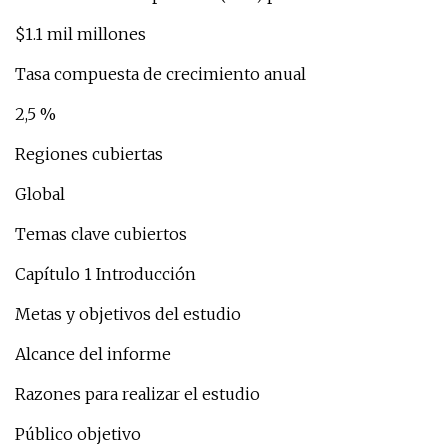
$1.1 mil millones
Tasa compuesta de crecimiento anual
2,5 %
Regiones cubiertas
Global
Temas clave cubiertos
Capítulo 1 Introducción
Metas y objetivos del estudio
Alcance del informe
Razones para realizar el estudio
Público objetivo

#####

Work request: Set apart and copy each line of the records that holds the word "estudio".

Answer below:
Metas y objetivos del estudio
Razones para realizar el estudio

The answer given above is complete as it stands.